┌──

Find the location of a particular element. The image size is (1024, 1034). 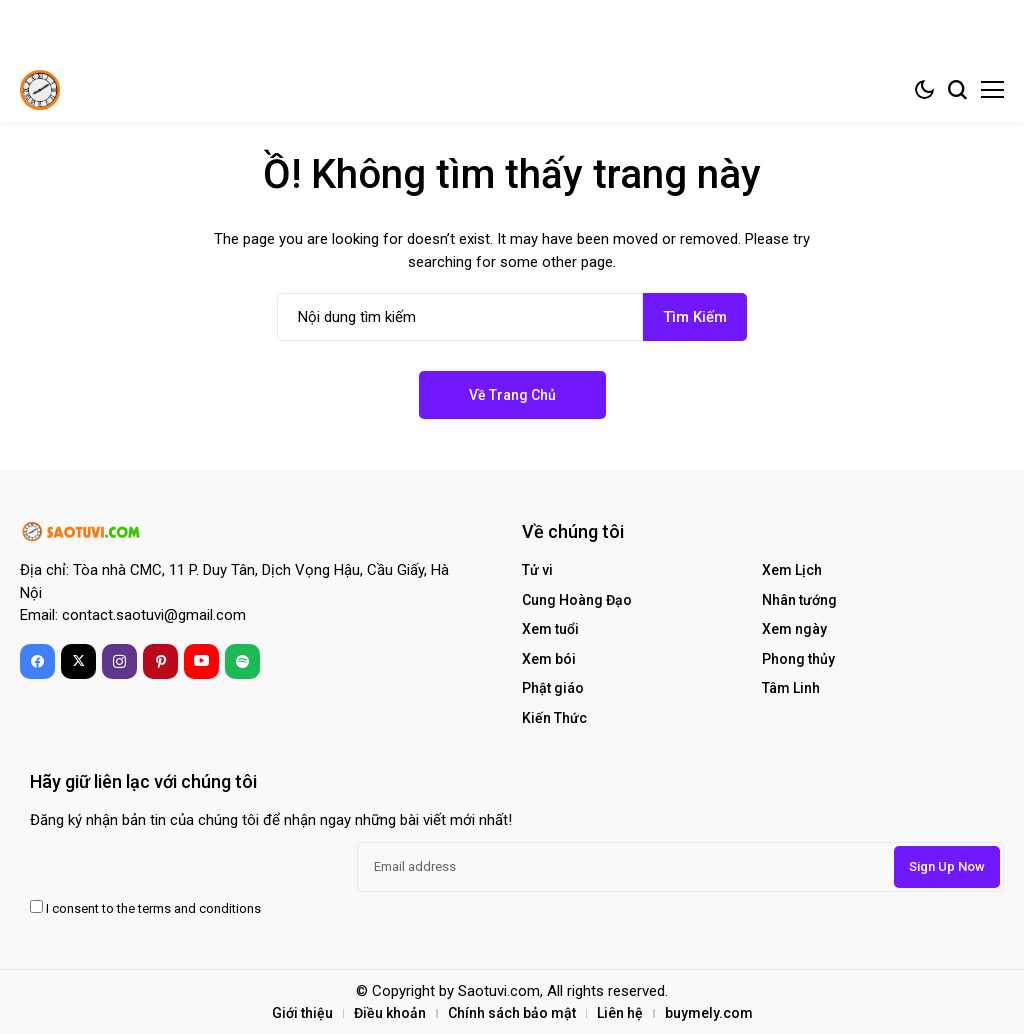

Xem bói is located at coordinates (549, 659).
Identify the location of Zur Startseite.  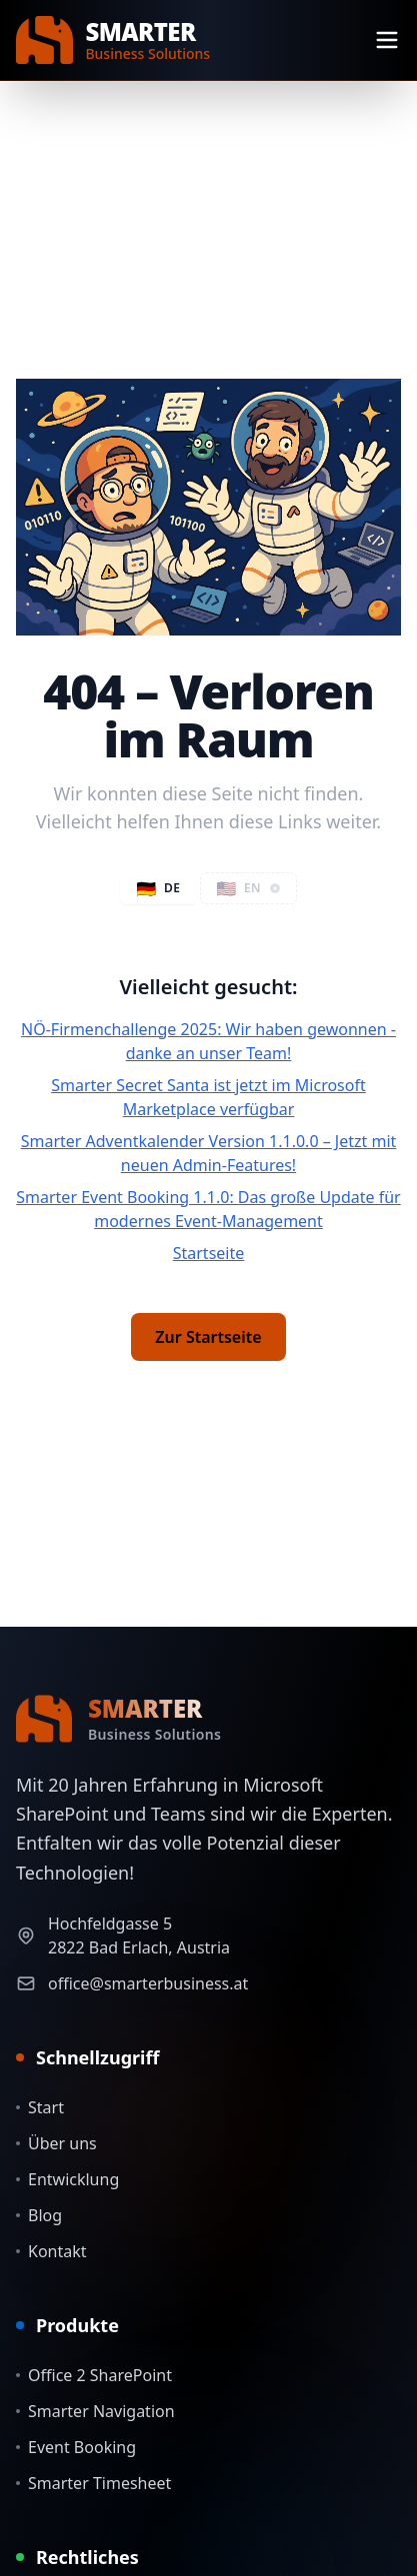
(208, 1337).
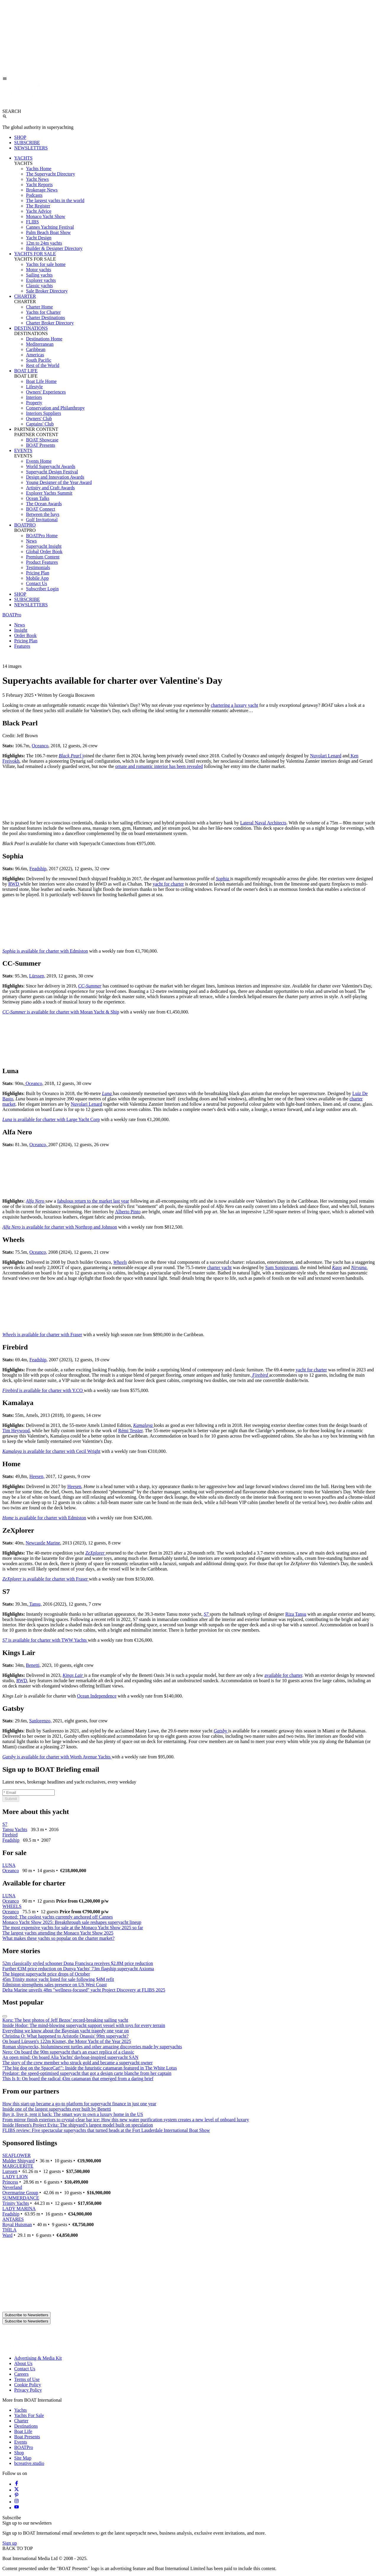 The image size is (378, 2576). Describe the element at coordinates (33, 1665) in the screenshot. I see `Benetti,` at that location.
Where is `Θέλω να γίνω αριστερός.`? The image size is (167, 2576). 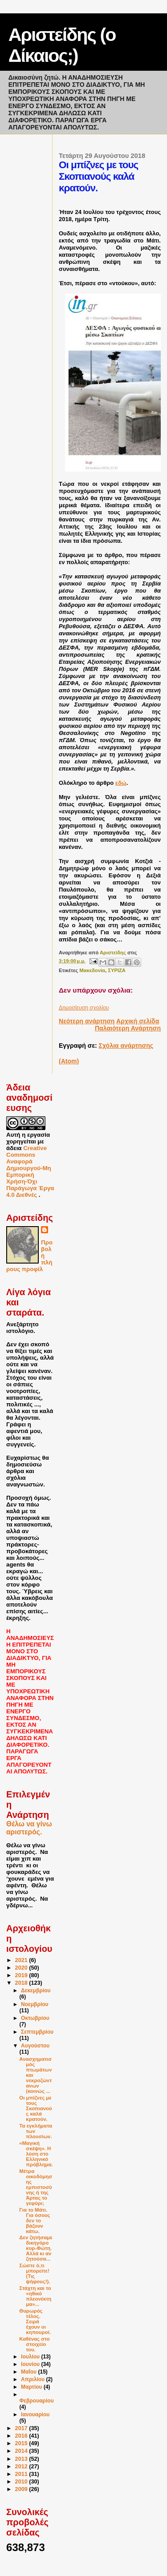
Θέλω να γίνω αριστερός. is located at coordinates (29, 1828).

└──

## [WHAT THE EXERCISE ASKS]
Transcribe the material exactly, and leave out whatever pictures it holds.

## [EXERCISE RESPONSE]
Find the location of a particular element. The image size is (1024, 1034). 

Xem bói is located at coordinates (549, 659).
Identify the location of Zur Startseite.  
(208, 1337).
 The image size is (378, 2576). Describe the element at coordinates (33, 1665) in the screenshot. I see `Benetti,` at that location.
Where is `Θέλω να γίνω αριστερός.`? The image size is (167, 2576). 
Θέλω να γίνω αριστερός. is located at coordinates (29, 1828).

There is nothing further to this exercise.